• _Aim of the exercise_: Check every line below for the word "Leibner" and show those that hold it.

*** Block opens ***

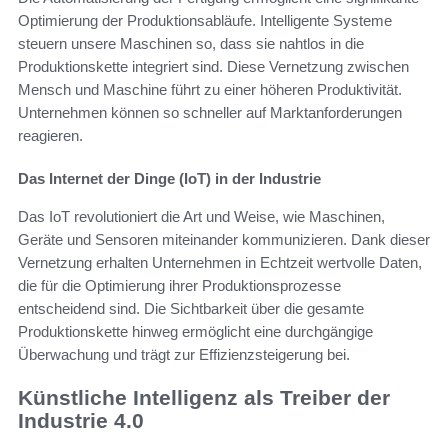
Optimierung der Produktionsabläufe. Intelligente Systeme
steuern unsere Maschinen so, dass sie nahtlos in die
Produktionskette integriert sind. Diese Vernetzung zwischen
Mensch und Maschine führt zu einer höheren Produktivität.
Unternehmen können so schneller auf Marktanforderungen
reagieren.
Das Internet der Dinge (IoT) in der Industrie
Das IoT revolutioniert die Art und Weise, wie Maschinen,
Geräte und Sensoren miteinander kommunizieren. Dank dieser
Vernetzung erhalten Unternehmen in Echtzeit wertvolle Daten,
die für die Optimierung ihrer Produktionsprozesse
entscheidend sind. Die Sichtbarkeit über die gesamte
Produktionskette hinweg ermöglicht eine durchgängige
Überwachung und trägt zur Effizienzsteigerung bei.
Künstliche Intelligenz als Treiber der
Industrie 4.0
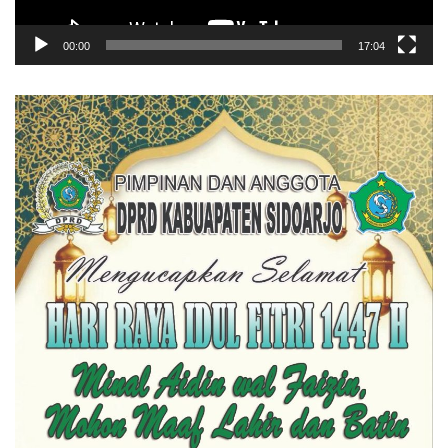
00:00
17:04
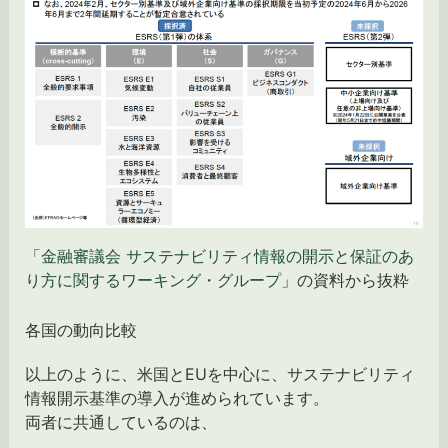
「
金融審議会 サステナビリティ情報の開示と保証のあ
り方に関するワーキング・グループ
」の資料から抜粋
各国の動向比較
以上のように、米国とEUを中心に、サステナビリティ
情報開示基準の導入が進められています。
両者に共通しているのは、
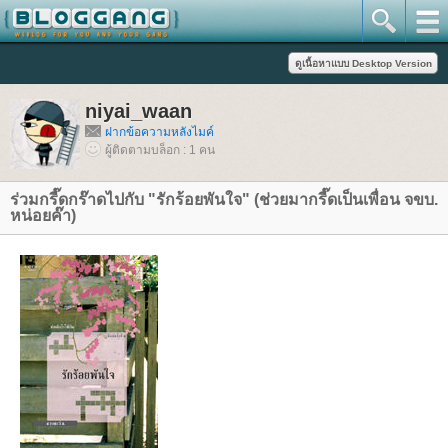
niyai_waan
ฝากข้อความหลังไมค์
ผู้ติดตามบล็อก : 1 คน
ร่วมกรี๊ดกร๊าดไปกับ "รักร้อยพันใจ" (ช่วยมากรี๊ดเป็นเพื่อน จขบ.
หน่อยค๊า)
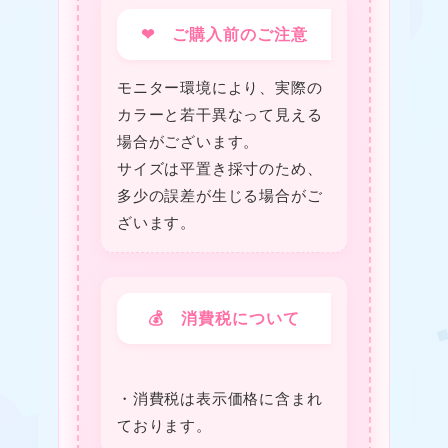
❤
❤ ご購入前のご注意
モニター環境により、実際の
カラーと若干異なって見える
場合がございます。
サイズは平置き採寸のため、
多少の誤差が生じる場合がご
ざいます。
❤
💰 消費税について
・消費税は表⽰価格に含まれ
ております。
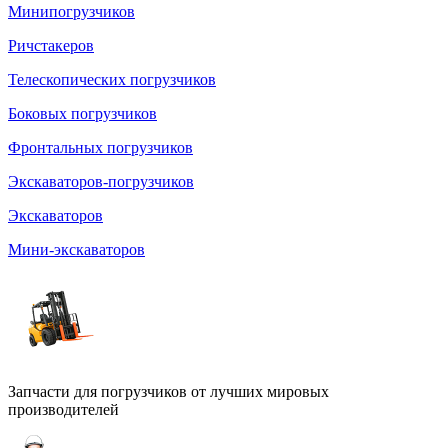
Минипогрузчиков
Ричстакеров
Телескопических погрузчиков
Боковых погрузчиков
Фронтальных погрузчиков
Экскаваторов-погрузчиков
Экскаваторов
Мини-экскаваторов
Запчасти для погрузчиков от лучших мировых
производителей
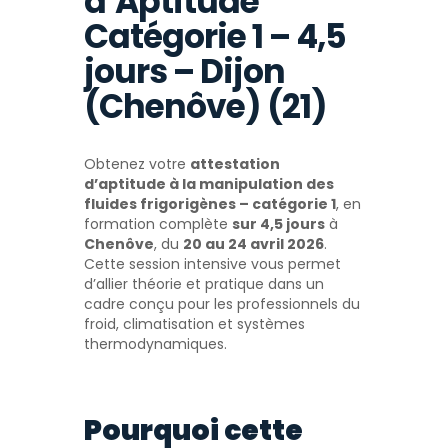
d’Aptitude
Catégorie 1 – 4,5
jours – Dijon
(Chenôve) (21)
Obtenez votre
attestation
d’aptitude à la manipulation des
fluides frigorigènes – catégorie 1
, en
formation complète
sur 4,5 jours
à
Chenôve
, du
20 au 24 avril 2026
.
Cette session intensive vous permet
d’allier théorie et pratique dans un
cadre conçu pour les professionnels du
froid, climatisation et systèmes
thermodynamiques.
Pourquoi cette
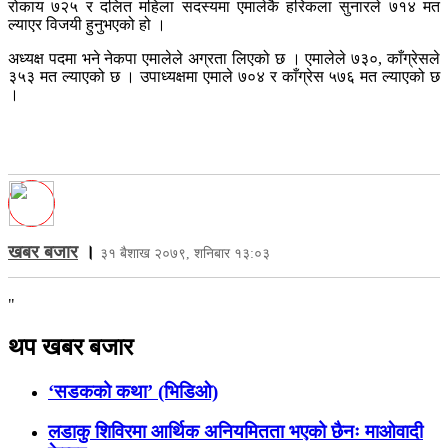
रोकाय ७२५ र दलित महिला सदस्यमा एमालेकै हरिकला सुनारले ७१४ मत
ल्याएर विजयी हुनुभएको हो ।
अध्यक्ष पदमा भने नेकपा एमालेले अग्रता लिएको छ । एमालेले ७३०, काँग्रेसले
३५३ मत ल्याएको छ । उपाध्यक्षमा एमाले ७०४ र काँग्रेस ५७६ मत ल्याएको छ
।
खबर बजार
।
३१ बैशाख २०७९, शनिबार १३:०३
"
थप खबर बजार
‘सडकको कथा’ (भिडिओ)
लडाकु शिविरमा आर्थिक अनियमितता भएको छैनः माओवादी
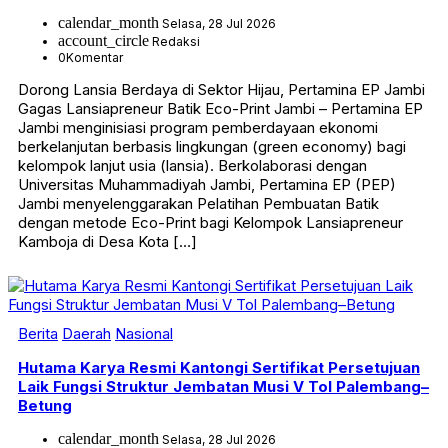
calendar_month
Selasa, 28 Jul 2026
account_circle
Redaksi
0
Komentar
Dorong Lansia Berdaya di Sektor Hijau, Pertamina EP Jambi
Gagas Lansiapreneur Batik Eco-Print Jambi – Pertamina EP
Jambi menginisiasi program pemberdayaan ekonomi
berkelanjutan berbasis lingkungan (green economy) bagi
kelompok lanjut usia (lansia). Berkolaborasi dengan
Universitas Muhammadiyah Jambi, Pertamina EP (PEP)
Jambi menyelenggarakan Pelatihan Pembuatan Batik
dengan metode Eco-Print bagi Kelompok Lansiapreneur
Kamboja di Desa Kota […]
Berita
Daerah
Nasional
Hutama Karya Resmi Kantongi Sertifikat Persetujuan
Laik Fungsi Struktur Jembatan Musi V Tol Palembang–
Betung
calendar_month
Selasa, 28 Jul 2026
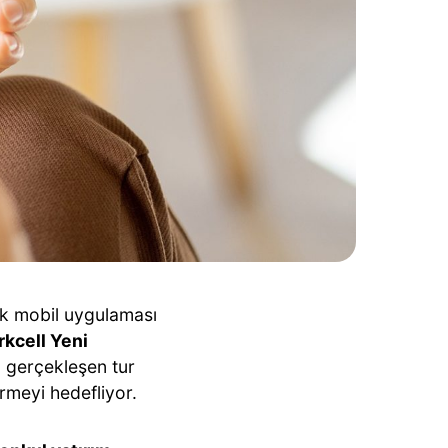
lk mobil uygulaması
rkcell Yeni
a gerçekleşen tur
ürmeyi hedefliyor.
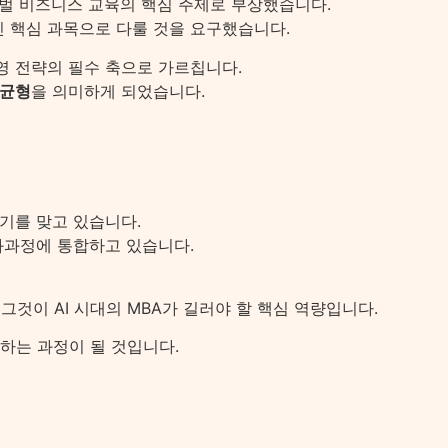
글로벌 비즈니스 교육의 핵심 주제로 부상했습니다.
닌 핵심 과목으로 다룰 것을 요구했습니다.
영 전략의 필수 축으로 가르칩니다.
 균형
을 의미하게 되었습니다.
혁기를 맞고 있습니다.
교과과정에 통합하고 있습니다.
그것이 AI 시대의 MBA가 길러야 할 핵심 역량입니다.
하는 과정이 될 것입니다.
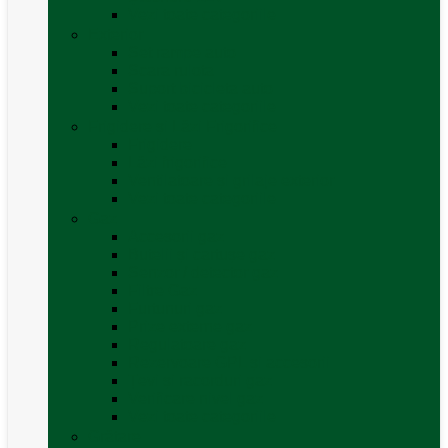
Vezi toate categoriile
Exterior
Set rampe auto
Scara rulota
Suport bicicleta auto
Vezi toate categoriile
Frigidere și Lăzi Frigorifice
Frigidere
Lăzi frigorifice
Ventilatoare și grilaje exterior
Vezi toate categoriile
Gaz
Accesorii gaz
Butelii și cartușe gaz
Senzor / detector gaz
Filtre Gaz
Furtunuri gaz
Prize externe gaz
Regulatoare gaz
Rezervoare GPL și accesorii
Țevi și racorduri gaz
Verificare nivel gaz
Vezi toate categoriile
Grătare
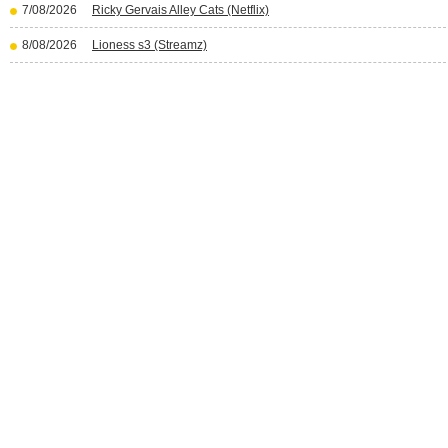
7/08/2026
Ricky Gervais Alley Cats (Netflix)
8/08/2026
Lioness s3 (Streamz)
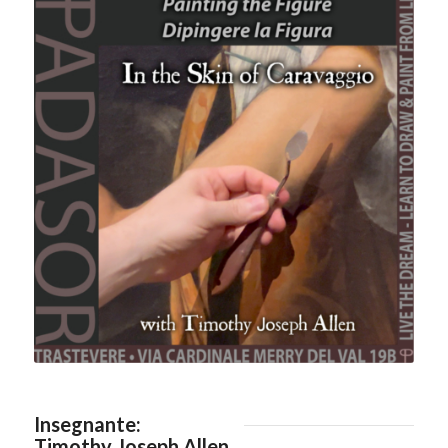
Insegnante:
Timothy Joseph Allen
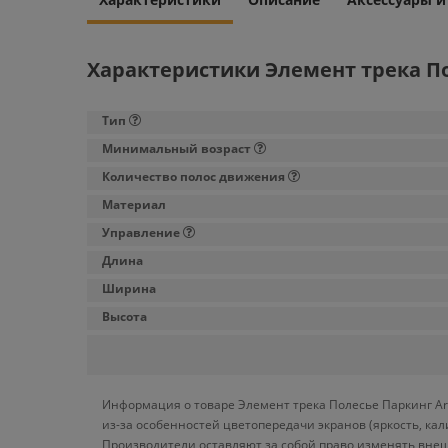
Характеристики Элемент трека По
Тип
Минимальный возраст
Количество полос движения
Материал
Управление
Длина
Ширина
Высота
Информация о товаре Элемент трека Полесье Паркинг Ara
из-за особенностей цветопередачи экранов (яркость, ка
Производители оставляют за собой право изменять внеш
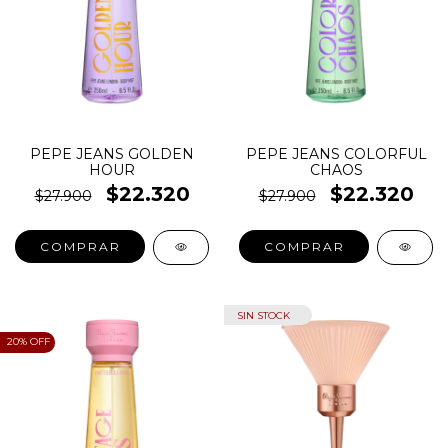
PEPE JEANS GOLDEN
PEPE JEANS COLORFUL
HOUR
CHAOS
$22.320
$22.320
$27.900
$27.900
COMPRAR
COMPRAR
SIN STOCK
20
% OFF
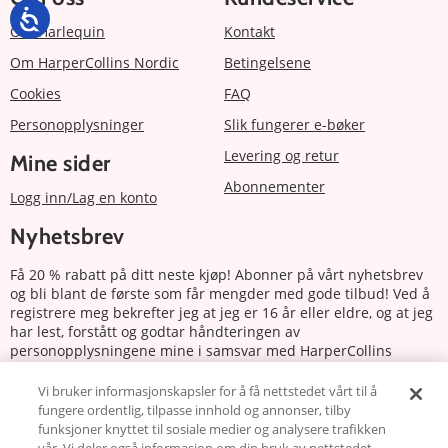
Om Harlequin
Kontakt
Om HarperCollins Nordic
Betingelsene
Cookies
FAQ
Personopplysninger
Slik fungerer e-bøker
Levering og retur
Mine sider
Abonnementer
Logg inn/Lag en konto
Nyhetsbrev
Få 20 % rabatt på ditt neste kjøp! Abonner på vårt nyhetsbrev
og bli blant de første som får mengder med gode tilbud! Ved å
registrere meg bekrefter jeg at jeg er 16 år eller eldre, og at jeg
har lest, forstått og godtar håndteringen av
personopplysningene mine i samsvar med HarperCollins
Nordics personvernerklæring.
Vi bruker informasjonskapsler for å få nettstedet vårt til å
fungere ordentlig, tilpasse innhold og annonser, tilby
Abonnere
funksjoner knyttet til sosiale medier og analysere trafikken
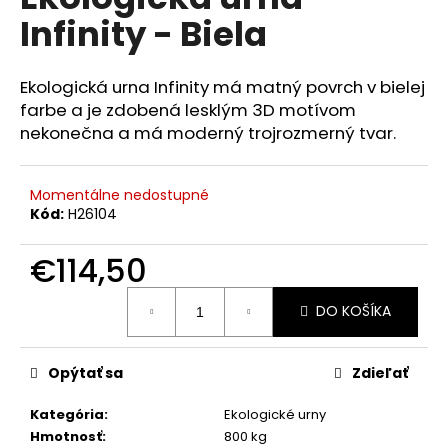
je
á
Infinity - Biela
0,0
z
j
5
s
hviezdičiek.
Ekologická urna Infinity má matný povrch v bielej
ť
farbe a je zdobená lesklým 3D motívom
?
nekonečna a má moderný trojrozmerný tvar.
Momentálne nedostupné
Kód:
H26104
HĽADAŤ
€114,50
Jednotková
DO KOŠÍKA
cena:
O
d
p
Opýtať sa
Zdieľať
o
r
Kategória
:
Ekologické urny
ú
Hmotnosť
:
800 kg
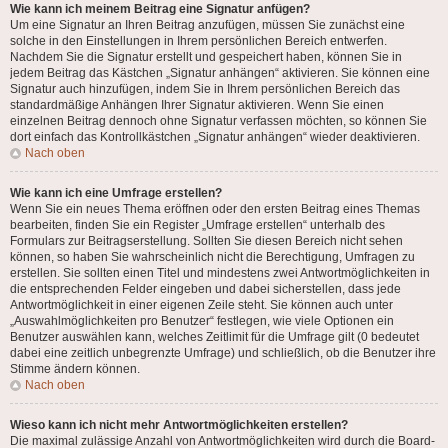
Wie kann ich meinem Beitrag eine Signatur anfügen?
Um eine Signatur an Ihren Beitrag anzufügen, müssen Sie zunächst eine
solche in den Einstellungen in Ihrem persönlichen Bereich entwerfen.
Nachdem Sie die Signatur erstellt und gespeichert haben, können Sie in
jedem Beitrag das Kästchen „Signatur anhängen“ aktivieren. Sie können eine
Signatur auch hinzufügen, indem Sie in Ihrem persönlichen Bereich das
standardmäßige Anhängen Ihrer Signatur aktivieren. Wenn Sie einen
einzelnen Beitrag dennoch ohne Signatur verfassen möchten, so können Sie
dort einfach das Kontrollkästchen „Signatur anhängen“ wieder deaktivieren.
Nach oben
Wie kann ich eine Umfrage erstellen?
Wenn Sie ein neues Thema eröffnen oder den ersten Beitrag eines Themas
bearbeiten, finden Sie ein Register „Umfrage erstellen“ unterhalb des
Formulars zur Beitragserstellung. Sollten Sie diesen Bereich nicht sehen
können, so haben Sie wahrscheinlich nicht die Berechtigung, Umfragen zu
erstellen. Sie sollten einen Titel und mindestens zwei Antwortmöglichkeiten in
die entsprechenden Felder eingeben und dabei sicherstellen, dass jede
Antwortmöglichkeit in einer eigenen Zeile steht. Sie können auch unter
„Auswahlmöglichkeiten pro Benutzer“ festlegen, wie viele Optionen ein
Benutzer auswählen kann, welches Zeitlimit für die Umfrage gilt (0 bedeutet
dabei eine zeitlich unbegrenzte Umfrage) und schließlich, ob die Benutzer ihre
Stimme ändern können.
Nach oben
Wieso kann ich nicht mehr Antwortmöglichkeiten erstellen?
Die maximal zulässige Anzahl von Antwortmöglichkeiten wird durch die Board-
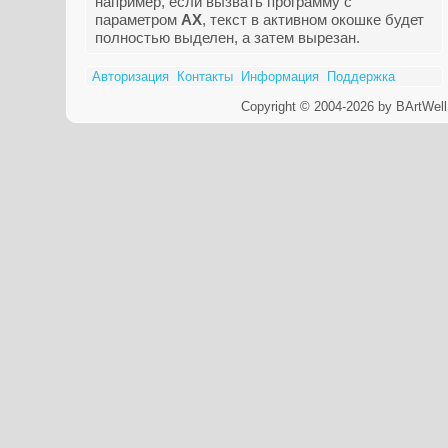
например, если вызвать программу с
параметром
AX
, текст в активном окошке будет
полностью выделен, а затем вырезан.
Авторизация
Контакты
Информация
Поддержка
Copyright © 2004-2026 by BArtWell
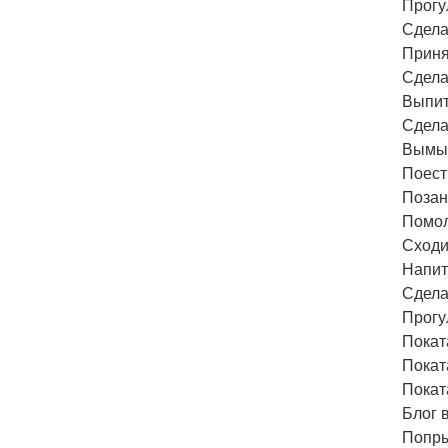
Прогу
Сдела
Приня
Сдела
Выпит
Сдела
Вымыт
Поест
Позан
Помол
Сходи
Напит
Сдела
Прогу
Покат
Покат
Покат
Блог в
Попры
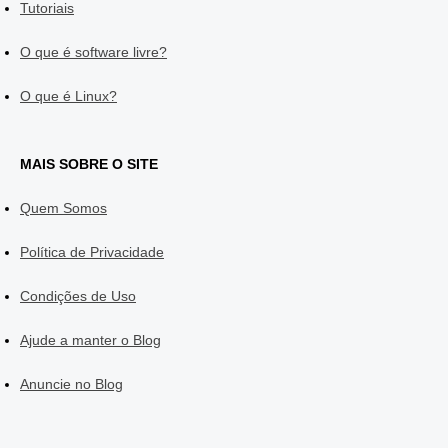
Tutoriais
O que é software livre?
O que é Linux?
MAIS SOBRE O SITE
Quem Somos
Política de Privacidade
Condições de Uso
Ajude a manter o Blog
Anuncie no Blog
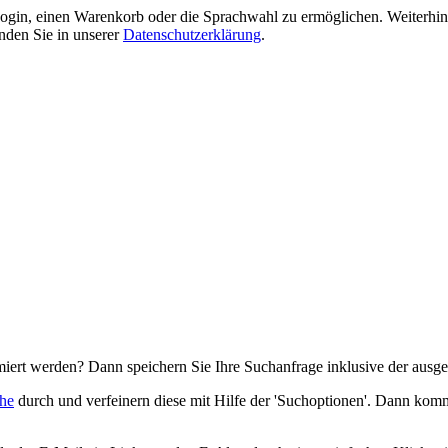
gin, einen Warenkorb oder die Sprachwahl zu ermöglichen. Weiterhin 
nden Sie in unserer
Datenschutzerklärung
.
ert werden? Dann speichern Sie Ihre Suchanfrage inklusive der ausgewä
he
durch und verfeinern diese mit Hilfe der 'Suchoptionen'. Dann komm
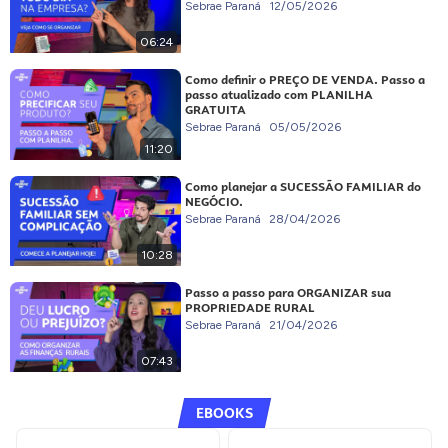
Sebrae Paraná
12/05/2026
06:24
Como definir o PREÇO DE VENDA. Passo a
passo atualizado com PLANILHA
GRATUITA
Sebrae Paraná
05/05/2026
11:20
Como planejar a SUCESSÃO FAMILIAR do
NEGÓCIO.
Sebrae Paraná
28/04/2026
10:28
Passo a passo para ORGANIZAR sua
PROPRIEDADE RURAL
Sebrae Paraná
21/04/2026
07:43
EBOOKS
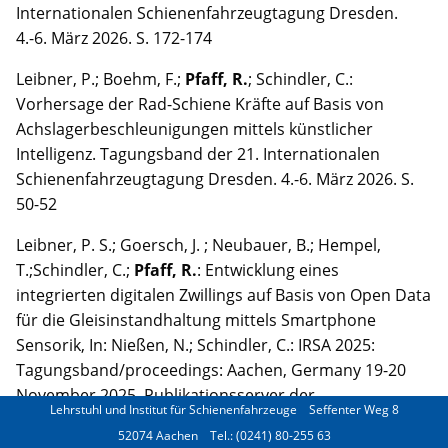
Internationalen Schienenfahrzeugtagung Dresden.
4.-6. März 2026. S. 172-174
Leibner, P.; Boehm, F.;
Pfaff, R.
; Schindler, C.:
Vorhersage der Rad-Schiene Kräfte auf Basis von
Achslagerbeschleunigungen mittels künstlicher
Intelligenz. Tagungsband der 21. Internationalen
Schienenfahrzeugtagung Dresden. 4.-6. März 2026. S.
50-52
Leibner, P. S.; Goersch, J. ; Neubauer, B.; Hempel,
T.;
Schindler, C.;
Pfaff, R.
: Entwicklung eines
integrierten digitalen Zwillings auf Basis von Open Data
für die Gleisinstandhaltung mittels Smartphone
Sensorik, In: Nießen, N.; Schindler, C.: IRSA 2025:
Tagungsband/proceedings: Aachen, Germany 19-20
November 2025. Publikationsserver der
Lehrstuhl und Institut für Schienenfahrzeuge
Seffenter Weg 8
Universitätsbibliothek/Publication Server of the
52074 Aachen
Tel.: (0241) 80-255 63
University Library RWTH Aachen University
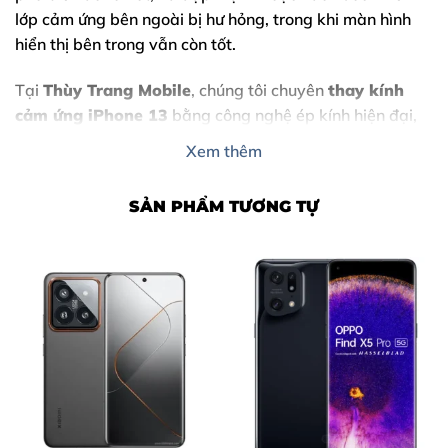
lớp cảm ứng bên ngoài bị hư hỏng, trong khi màn hình
hiển thị bên trong vẫn còn tốt.
Tại
Thùy Trang Mobile
, chúng tôi chuyên
thay kính
cảm ứng iPhone 13
bằng công nghệ ép kính hiện đại,
giúp khách hàng
tiết kiệm chi phí tối đa
so với việc
Xem thêm
thay nguyên bộ màn hình. Toàn bộ quy trình được thực
hiện
trực tiếp – minh bạch – lấy liền trong ngày
.
SẢN PHẨM TƯƠNG TỰ
Với nhiều năm kinh nghiệm sửa chữa iPhone tại Biên
Hòa – Đồng Nai, Thùy Trang Mobile tự tin mang đến
dịch vụ
nhanh chóng – chính xác – an toàn tuyệt đối
cho thiết bị
.
Nội Dung Bài Viết
Dấu hiệu nhận biết cần thay kính cảm ứng iPhone 13
Vì sao nên thay kính cảm ứng iPhone 13 sớm?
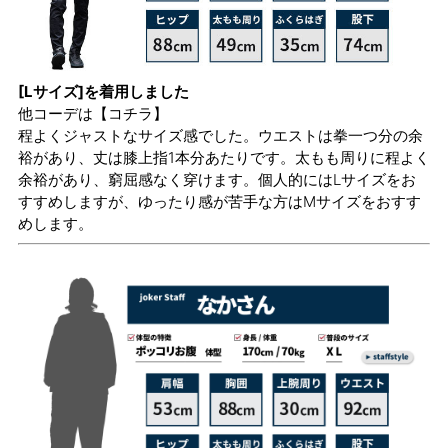
[Lサイズ]を着用しました
他コーデは
【コチラ】
程よくジャストなサイズ感でした。ウエストは拳一つ分の余
裕があり、丈は膝上指1本分あたりです。太もも周りに程よく
余裕があり、窮屈感なく穿けます。個人的にはLサイズをお
すすめしますが、ゆったり感が苦手な方はMサイズをおすす
めします。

*** Block closes ***

• _Solution for this task_:
Leibner, P.; Boehm, F.;
Leibner, P. S.; Goersch, J. ; Neubauer, B.; Hempel,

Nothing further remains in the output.